# What you need to do
Retype the records in full, keeping each character as it is.

# Provided information

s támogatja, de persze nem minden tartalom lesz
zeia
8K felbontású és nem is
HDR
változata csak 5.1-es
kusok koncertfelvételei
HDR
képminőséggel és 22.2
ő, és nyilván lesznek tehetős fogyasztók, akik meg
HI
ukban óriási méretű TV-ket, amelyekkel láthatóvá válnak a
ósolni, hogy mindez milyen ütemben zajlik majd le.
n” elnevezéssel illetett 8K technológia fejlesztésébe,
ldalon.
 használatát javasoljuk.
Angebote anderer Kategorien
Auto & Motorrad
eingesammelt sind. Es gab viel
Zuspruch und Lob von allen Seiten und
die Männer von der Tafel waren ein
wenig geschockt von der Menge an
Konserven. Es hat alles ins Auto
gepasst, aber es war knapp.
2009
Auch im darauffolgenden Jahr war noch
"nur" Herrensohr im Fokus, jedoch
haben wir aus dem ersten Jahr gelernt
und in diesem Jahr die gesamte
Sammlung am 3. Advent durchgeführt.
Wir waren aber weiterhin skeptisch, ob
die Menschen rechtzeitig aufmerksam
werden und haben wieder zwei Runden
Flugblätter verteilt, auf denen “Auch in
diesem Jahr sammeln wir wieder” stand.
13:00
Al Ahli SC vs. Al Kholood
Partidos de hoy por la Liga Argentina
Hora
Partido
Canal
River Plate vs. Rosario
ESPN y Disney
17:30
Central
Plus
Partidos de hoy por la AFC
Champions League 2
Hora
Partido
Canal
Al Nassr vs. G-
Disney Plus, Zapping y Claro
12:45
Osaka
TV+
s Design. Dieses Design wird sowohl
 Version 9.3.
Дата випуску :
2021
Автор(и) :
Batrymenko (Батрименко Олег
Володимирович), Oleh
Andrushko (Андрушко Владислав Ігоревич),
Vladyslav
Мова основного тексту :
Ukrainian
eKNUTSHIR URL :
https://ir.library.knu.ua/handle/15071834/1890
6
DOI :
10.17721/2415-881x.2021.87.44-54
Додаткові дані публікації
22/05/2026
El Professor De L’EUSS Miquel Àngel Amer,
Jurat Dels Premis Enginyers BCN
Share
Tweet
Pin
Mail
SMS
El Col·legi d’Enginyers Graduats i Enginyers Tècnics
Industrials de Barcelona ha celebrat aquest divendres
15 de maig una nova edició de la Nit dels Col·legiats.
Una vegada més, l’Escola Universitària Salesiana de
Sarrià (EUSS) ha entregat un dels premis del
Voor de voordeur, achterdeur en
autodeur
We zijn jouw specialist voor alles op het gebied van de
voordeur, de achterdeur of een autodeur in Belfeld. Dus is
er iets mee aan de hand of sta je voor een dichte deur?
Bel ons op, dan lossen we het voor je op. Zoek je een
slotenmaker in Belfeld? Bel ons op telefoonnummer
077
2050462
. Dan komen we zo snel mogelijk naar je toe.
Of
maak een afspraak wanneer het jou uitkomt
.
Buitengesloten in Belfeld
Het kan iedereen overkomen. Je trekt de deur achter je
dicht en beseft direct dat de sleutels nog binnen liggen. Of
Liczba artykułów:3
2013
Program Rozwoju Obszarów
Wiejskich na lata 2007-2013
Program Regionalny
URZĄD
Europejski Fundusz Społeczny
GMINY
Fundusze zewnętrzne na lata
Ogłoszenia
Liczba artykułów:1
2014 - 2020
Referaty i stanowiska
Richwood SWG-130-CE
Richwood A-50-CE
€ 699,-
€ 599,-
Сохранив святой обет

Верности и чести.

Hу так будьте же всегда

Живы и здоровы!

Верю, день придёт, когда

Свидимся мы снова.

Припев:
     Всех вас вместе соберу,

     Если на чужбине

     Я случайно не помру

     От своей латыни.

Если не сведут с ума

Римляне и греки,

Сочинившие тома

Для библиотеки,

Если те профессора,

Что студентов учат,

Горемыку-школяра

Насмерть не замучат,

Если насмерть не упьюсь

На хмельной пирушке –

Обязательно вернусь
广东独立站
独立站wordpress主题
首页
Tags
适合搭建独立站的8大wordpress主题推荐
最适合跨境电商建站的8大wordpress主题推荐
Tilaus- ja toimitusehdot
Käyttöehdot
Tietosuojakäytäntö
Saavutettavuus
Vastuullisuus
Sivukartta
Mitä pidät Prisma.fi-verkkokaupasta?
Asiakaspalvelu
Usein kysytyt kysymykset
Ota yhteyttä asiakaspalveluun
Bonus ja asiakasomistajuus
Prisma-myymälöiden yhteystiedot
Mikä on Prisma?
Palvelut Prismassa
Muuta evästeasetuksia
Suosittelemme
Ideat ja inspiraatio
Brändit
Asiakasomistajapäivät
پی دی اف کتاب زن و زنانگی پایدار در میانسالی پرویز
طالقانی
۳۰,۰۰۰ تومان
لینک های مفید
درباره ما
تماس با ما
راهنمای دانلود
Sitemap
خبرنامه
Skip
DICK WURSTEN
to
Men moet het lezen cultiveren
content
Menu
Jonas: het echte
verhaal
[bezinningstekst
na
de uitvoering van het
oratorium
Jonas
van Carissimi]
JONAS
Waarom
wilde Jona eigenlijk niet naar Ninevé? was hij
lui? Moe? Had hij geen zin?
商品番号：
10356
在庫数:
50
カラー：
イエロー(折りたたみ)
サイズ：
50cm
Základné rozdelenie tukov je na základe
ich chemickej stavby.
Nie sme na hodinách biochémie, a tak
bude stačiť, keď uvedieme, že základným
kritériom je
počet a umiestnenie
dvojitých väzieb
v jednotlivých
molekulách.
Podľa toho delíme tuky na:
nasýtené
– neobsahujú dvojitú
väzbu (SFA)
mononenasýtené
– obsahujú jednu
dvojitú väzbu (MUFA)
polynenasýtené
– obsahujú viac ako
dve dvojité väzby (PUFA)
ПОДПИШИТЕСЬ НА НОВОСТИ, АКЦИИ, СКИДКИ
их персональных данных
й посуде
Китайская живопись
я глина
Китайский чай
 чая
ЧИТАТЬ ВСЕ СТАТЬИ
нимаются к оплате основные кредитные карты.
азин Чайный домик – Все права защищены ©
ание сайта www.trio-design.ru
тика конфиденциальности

# Response to this task
s támogatja, de persze nem minden tartalom lesz
zeia
8K felbontású és nem is
HDR
változata csak 5.1-es
kusok koncertfelvételei
HDR
képminőséggel és 22.2
ő, és nyilván lesznek tehetős fogyasztók, akik meg
HI
ukban óriási méretű TV-ket, amelyekkel láthatóvá válnak a
ósolni, hogy mindez milyen ütemben zajlik majd le.
n” elnevezéssel illetett 8K technológia fejlesztésébe,
ldalon.
 használatát javasoljuk.
Angebote anderer Kategorien
Auto & Motorrad
eingesammelt sind. Es gab viel
Zuspruch und Lob von allen Seiten und
die Männer von der Tafel waren ein
wenig geschockt von der Menge an
Konserven. Es hat alles ins Auto
gepasst, aber es war knapp.
2009
Auch im darauffolgenden Jahr war noch
"nur" Herrensohr im Fokus, jedoch
haben wir aus dem ersten Jahr gelernt
und in diesem Jahr die gesamte
Sammlung am 3. Advent durchgeführt.
Wir waren aber weiterhin skeptisch, ob
die Menschen rechtzeitig aufmerksam
werden und haben wieder zwei Runden
Flugblätter verteilt, auf denen “Auch in
diesem Jahr sammeln wir wieder” stand.
13:00
Al Ahli SC vs. Al Kholood
Partidos de hoy por la Liga Argentina
Hora
Partido
Canal
River Plate vs. Rosario
ESPN y Disney
17:30
Central
Plus
Partidos de hoy por la AFC
Champions League 2
Hora
Partido
Canal
Al Nassr vs. G-
Disney Plus, Zapping y Claro
12:45
Osaka
TV+
s Design. Dieses Design wird sowohl
 Version 9.3.
Дата випуску :
2021
Автор(и) :
Batrymenko (Батрименко Олег
Володимирович), Oleh
Andrushko (Андрушко Владислав Ігоревич),
Vladyslav
Мова основного тексту :
Ukrainian
eKNUTSHIR URL :
https://ir.library.knu.ua/handle/15071834/1890
6
DOI :
10.17721/2415-881x.2021.87.44-54
Додаткові дані публікації
22/05/2026
El Professor De L’EUSS Miquel Àngel Amer,
Jurat Dels Premis Enginyers BCN
Share
Tweet
Pin
Mail
SMS
El Col·legi d’Enginyers Graduats i Enginyers Tècnics
Industrials de Barcelona ha celebrat aquest divendres
15 de maig una nova edició de la Nit dels Col·legiats.
Una vegada més, l’Escola Universitària Salesiana de
Sarrià (EUSS) ha entregat un dels premis del
Voor de voordeur, achterdeur en
autodeur
We zijn jouw specialist voor alles op het gebied van de
voordeur, de achterdeur of een autodeur in Belfeld. Dus is
er iets mee aan de hand of sta je voor een dichte deur?
Bel ons op, dan lossen we het voor je op. Zoek je een
slotenmaker in Belfeld? Bel ons op telefoonnummer
077
2050462
. Dan komen we zo snel mogelijk naar je toe.
Of
maak een afspraak wanneer het jou uitkomt
.
Buitengesloten in Belfeld
Het kan iedereen overkomen. Je trekt de deur achter je
dicht en beseft direct dat de sleutels nog binnen liggen. Of
Liczba artykułów:3
2013
Program Rozwoju Obszarów
Wiejskich na lata 2007-2013
Program Regionalny
URZĄD
Europejski Fundusz Społeczny
GMINY
Fundusze zewnętrzne na lata
Ogłoszenia
Liczba artykułów:1
2014 - 2020
Referaty i stanowiska
Richwood SWG-130-CE
Richwood A-50-CE
€ 699,-
€ 599,-
Сохранив святой обет

Верности и чести.

Hу так будьте же всегда

Живы и здоровы!

Верю, день придёт, когда

Свидимся мы снова.

Припев:
     Всех вас вместе соберу,

     Если на чужбине

     Я случайно не помру

     От своей латыни.

Если не сведут с ума

Римляне и греки,

Сочинившие тома

Для библиотеки,

Если те профессора,

Что студентов учат,

Горемыку-школяра

Насмерть не замучат,

Если насмерть не упьюсь

На хмельной пирушке –

Обязательно вернусь
广东独立站
独立站wordpress主题
首页
Tags
适合搭建独立站的8大wordpress主题推荐
最适合跨境电商建站的8大wordpress主题推荐
Tilaus- ja toimitusehdot
Käyttöehdot
Tietosuojakäytäntö
Saavutettavuus
Vastuullisuus
Sivukartta
Mitä pidät Prisma.fi-verkkokaupasta?
Asiakaspalvelu
Usein kysytyt kysymykset
Ota yhteyttä asiakaspalveluun
Bonus ja asiakasomistajuus
Prisma-myymälöiden yhteystiedot
Mikä on Prisma?
Palvelut Prismassa
Muuta evästeasetuksia
Suosittelemme
Ideat ja inspiraatio
Brändit
Asiakasomistajapäivät
پی دی اف کتاب زن و زنانگی پایدار در میانسالی پرویز
طالقانی
۳۰,۰۰۰ تومان
لینک های مفید
درباره ما
تماس با ما
راهنمای دانلود
Sitemap
خبرنامه
Skip
DICK WURSTEN
to
Men moet het lezen cultiveren
content
Menu
Jonas: het echte
verhaal
[bezinningstekst
na
de uitvoering van het
oratorium
Jonas
van Carissimi]
JONAS
Waarom
wilde Jona eigenlijk niet naar Ninevé? was hij
lui? Moe? Had hij geen zin?
商品番号：
10356
在庫数:
50
カラー：
イエロー(折りたたみ)
サイズ：
50cm
Základné rozdelenie tukov je na základe
ich chemickej stavby.
Nie sme na hodinách biochémie, a tak
bude stačiť, keď uvedieme, že základným
kritériom je
počet a umiestnenie
dvojitých väzieb
v jednotlivých
molekulách.
Podľa toho delíme tuky na:
nasýtené
– neobsahujú dvojitú
väzbu (SFA)
mononenasýtené
– obsahujú jednu
dvojitú väzbu (MUFA)
polynenasýtené
– obsahujú viac ako
dve dvojité väzby (PUFA)
ПОДПИШИТЕСЬ НА НОВОСТИ, АКЦИИ, СКИДКИ
их персональных данных
й посуде
Китайская живопись
я глина
Китайский чай
 чая
ЧИТАТЬ ВСЕ СТАТЬИ
нимаются к оплате основные кредитные карты.
азин Чайный домик – Все права защищены ©
ание сайта www.trio-design.ru
тика конфиденциальности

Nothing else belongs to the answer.